For the past week, we've been receiving mail almost every day from DHS (Department of Human Services) here in Oregon. One day it's the kid's new medical cards (they are entitled to secondary insurance through the state - which is nice because it will back up our insurance). The next it's another agreement we need to sign and send back. Or some information. Or something! The good news is, it's all starting to flow. We're in the home stretch. Our adoption is coming down the straightaway - the white flag has been waved and we're putting pedal to the metal.
It's an amazing look back at what we've accomplished in these last 6 months. We brought home two children who had been through SO much. Who had been promised SO much in their short little lives. They had been ripped from their parents - the only people they ever felt truly loved them, through no fault of their own, and bounced around from place to place. They were summarily handed back to their bio-mom a few times, and when they were, she would pack them up and move them to another state, all with the intent of trying to hide them from the CPS in the previous state. And inevitably, the cycle would start all over again.
I am thankful that Washington and Oregon work together, and did work together to bring these children out of the unfortunate situation that they were in, and find them a family that would take care of them and love them the way they deserve to be loved.
I am thankful that my tough little nut, my 10 year old daughter, has softened.

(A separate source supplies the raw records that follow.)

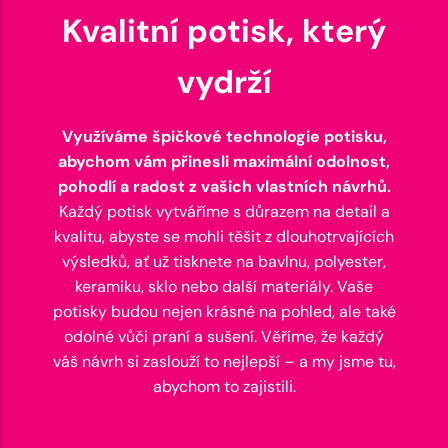
Kvalitní potisk, který
vydrží
Využíváme špičkové technologie potisku,
abychom vám přinesli maximální odolnost,
pohodlí a radost z vašich vlastních návrhů.
Každý potisk vytváříme s důrazem na detail a
kvalitu, abyste se mohli těšit z dlouhotrvajících
výsledků, ať už tisknete na bavlnu, polyester,
keramiku, sklo nebo další materiály. Vaše
potisky budou nejen krásné na pohled, ale také
odolné vůči praní a sušení. Věříme, že každý
váš návrh si zaslouží to nejlepší – a my jsme tu,
abychom to zajistili.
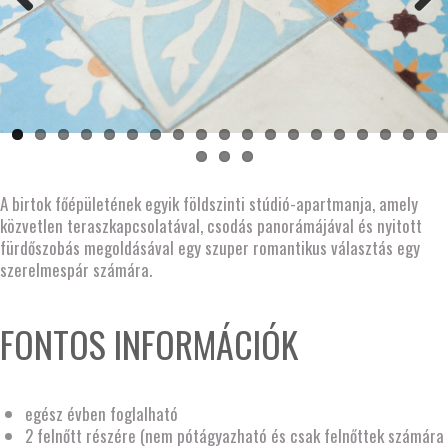
Previous
Next
A birtok főépületének egyik földszinti stúdió-apartmanja, amely
közvetlen teraszkapcsolatával, csodás panorámájával és nyitott
fürdőszobás megoldásával egy szuper romantikus választás egy
szerelmespár számára.
FONTOS INFORMÁCIÓK
egész évben foglalható
2 felnőtt részére (nem pótágyazható és csak felnőttek számára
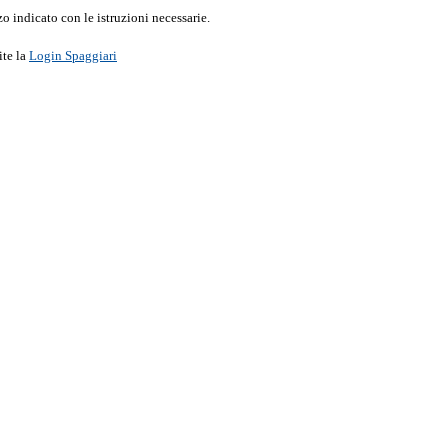
o indicato con le istruzioni necessarie.
ite la
Login Spaggiari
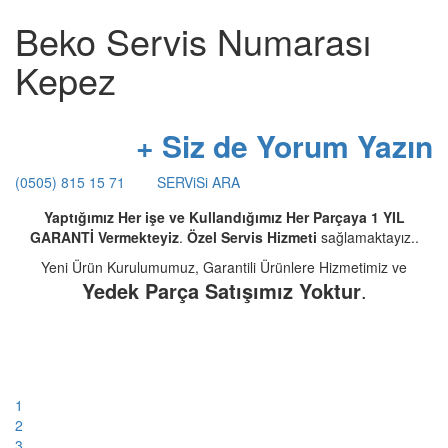
Beko Servis Numarası
Kepez
+ Siz de Yorum Yazın
(0505) 815 15 71
SERViSi ARA
Yaptığımız Her işe ve Kullandığımız Her Parçaya 1 YIL
GARANTİ Vermekteyiz
.
Özel Servis Hizmeti
sağlamaktayız..
Yeni Ürün Kurulumumuz, Garantili Ürünlere Hizmetimiz ve
Yedek Parça Satışımız Yoktur
.
1
2
3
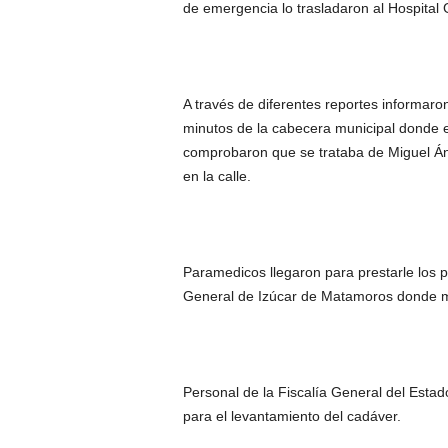
de emergencia lo trasladaron al Hospital
A través de diferentes reportes informar
minutos de la cabecera municipal donde 
comprobaron que se trataba de Miguel Án
en la calle.
Paramedicos llegaron para prestarle los p
General de Izúcar de Matamoros donde m
Personal de la Fiscalía General del Estad
para el levantamiento del cadáver.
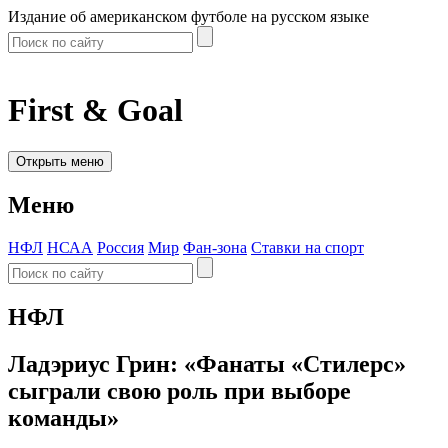
Издание об американском футболе на русском языке
First & Goal
Открыть меню
Меню
НФЛ
НСАА
Россия
Мир
Фан-зона
Ставки на спорт
НФЛ
Ладэриус Грин: «Фанаты «Стилерс»
сыграли свою роль при выборе
команды»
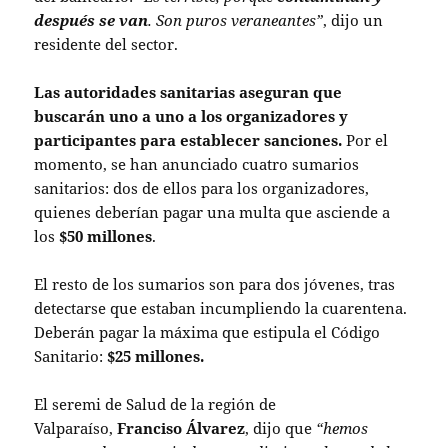
después se van
. Son puros veraneantes”
, dijo un
residente del sector.
Las autoridades sanitarias aseguran que
buscarán uno a uno a los organizadores y
participantes para establecer sanciones.
Por el
momento, se han anunciado cuatro sumarios
sanitarios: dos de ellos para los organizadores,
quienes deberían pagar una multa que asciende a
los
$50 millones
.
El resto de los sumarios son para dos jóvenes, tras
detectarse que estaban incumpliendo la cuarentena.
Deberán pagar la máxima que estipula el Código
Sanitario:
$25 millones.
El seremi de Salud de la región de
Valparaíso,
Franciso Álvarez
, dijo que
“hemos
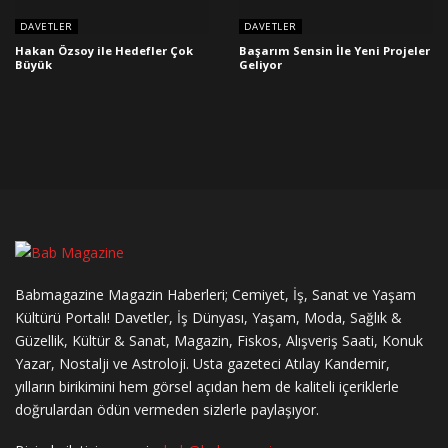
DAVETLER
DAVETLER
Hakan Özsoy ile Hedefler Çok
Başarım Sensin İle Yeni Projeler
Büyük
Geliyor
Babmagazine Magazin Haberleri; Cemiyet, İş, Sanat ve Yaşam
Kültürü Portalı! Davetler, İş Dünyası, Yaşam, Moda, Sağlık &
Güzellik, Kültür & Sanat, Magazin, Fiskos, Alışveriş Saati, Konuk
Yazar, Nostalji ve Astroloji. Usta gazeteci Atılay Kandemir,
yılların birikimini hem görsel açıdan hem de kaliteli içeriklerle
doğrulardan ödün vermeden sizlerle paylaşıyor.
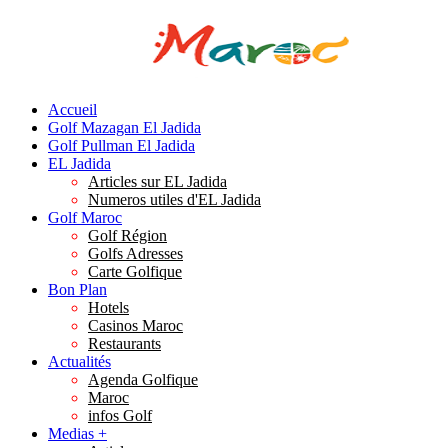
Accueil
Golf Mazagan El Jadida
Golf Pullman El Jadida
EL Jadida
Articles sur EL Jadida
Numeros utiles d'EL Jadida
Golf Maroc
Golf Région
Golfs Adresses
Carte Golfique
Bon Plan
Hotels
Casinos Maroc
Restaurants
Actualités
Agenda Golfique
Maroc
infos Golf
Medias +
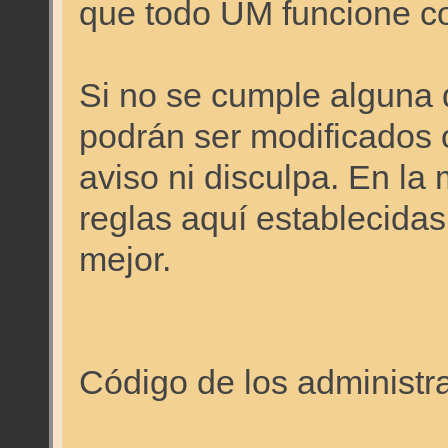
que todo UM funcione c
Si no se cumple alguna 
podrán ser modificados o
aviso ni disculpa. En l
reglas aquí establecidas
mejor.
Código de los administr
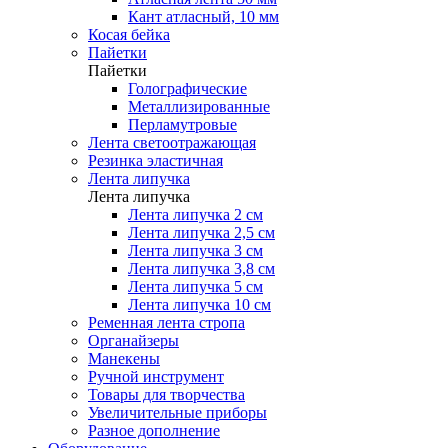
Кант атласный, 10 мм
Косая бейка
Пайетки
Пайетки
Голографические
Металлизированные
Перламутровые
Лента светоотражающая
Резинка эластичная
Лента липучка
Лента липучка
Лента липучка 2 см
Лента липучка 2,5 см
Лента липучка 3 см
Лента липучка 3,8 см
Лента липучка 5 см
Лента липучка 10 см
Ременная лента стропа
Органайзеры
Манекены
Ручной инструмент
Товары для творчества
Увеличительные приборы
Разное дополнение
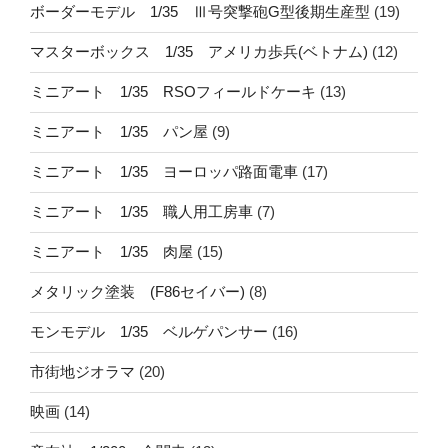
ボーダーモデル 1/35 Ⅲ号突撃砲G型後期生産型
(19)
マスターボックス 1/35 アメリカ歩兵(ベトナム)
(12)
ミニアート 1/35 RSOフィールドケーキ
(13)
ミニアート 1/35 パン屋
(9)
ミニアート 1/35 ヨーロッパ路面電車
(17)
ミニアート 1/35 職人用工房車
(7)
ミニアート 1/35 肉屋
(15)
メタリック塗装 (F86セイバー)
(8)
モンモデル 1/35 ベルゲパンサー
(16)
市街地ジオラマ
(20)
映画
(14)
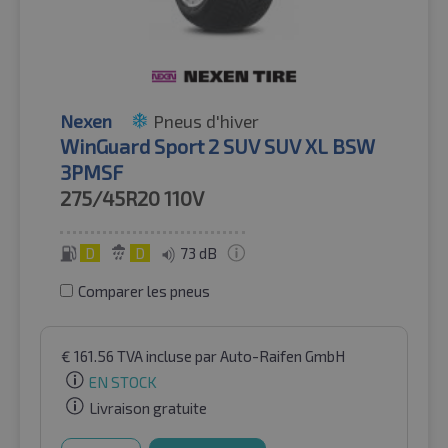
Nexen
Pneus d'hiver
WinGuard Sport 2 SUV SUV XL BSW
3PMSF
275/45R20
110V
D
D
73 dB
Comparer les pneus
€
161.56
TVA incluse
par Auto-Raifen GmbH
EN STOCK
Livraison gratuite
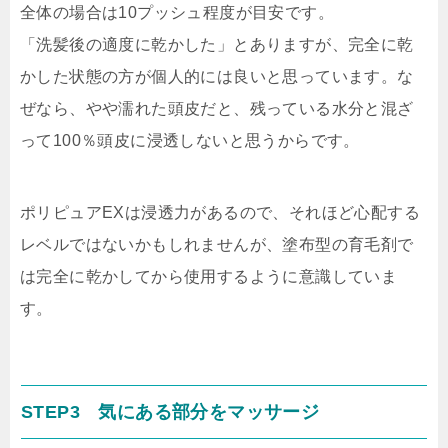
全体の場合は10プッシュ程度が目安です。
「洗髪後の適度に乾かした」とありますが、完全に乾
かした状態の方が個人的には良いと思っています。な
ぜなら、やや濡れた頭皮だと、残っている水分と混ざ
って100％頭皮に浸透しないと思うからです。
ポリピュアEXは浸透力があるので、それほど心配する
レベルではないかもしれませんが、塗布型の育毛剤で
は完全に乾かしてから使用するように意識していま
す。
STEP3 気にある部分をマッサージ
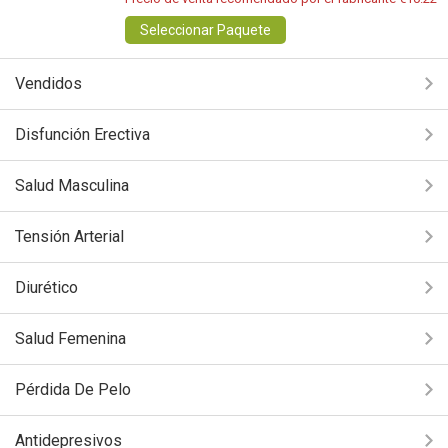
Seleccionar Paquete
Vendidos
Disfunción Erectiva
Salud Masculina
Tensión Arterial
Diurético
Salud Femenina
Pérdida De Pelo
Antidepresivos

I am thankful that she has seen that we love her, fiercely, and that we will always be there to protect her and guide her. I am thankful that she has finally opened up, little by little, and allowed us to hold her heart, if even for a moment. I am thankful that she is honest, and accepts responsibility for her actions. I am thankful that she sends me little emails each day to tell me how much she loves me. I am thankful that she no longer feels the need to worry about or watch over her brother out of necessity, rather, she does it because she wants to. I am thankful that she has let go - and that she is able to be a child right now, when it's most important.
I am thankful that my sassy pants boy, my 7 year old, has matured and become comfortable. I am thankful that he doesn't keep his room clean with military precision anymore. I am happy when I see clothes strewn about and toys not put away. I am happy that I have to remind him to clean his room, and that he grunts about it. I am thankful that he no longer looks to his sister to provide him with answers, or guidance. I am thankful that he is blossoming on his own, and developing his own little sense of self. I am thankful that he is so helpful, and that he enjoys teasing mama about her love of the Yankees, all the while clinging to his papa and cheering for the Cardinals.
We have introduced them to sushi, late-night get togethers with great friends, independence, personal responsibility, Wii tournaments, Just Dance, rock music, Bon Jovi, family game nights, and road trips.
We have instilled in them that THIS.IS.IT. And I think they are finally getting it.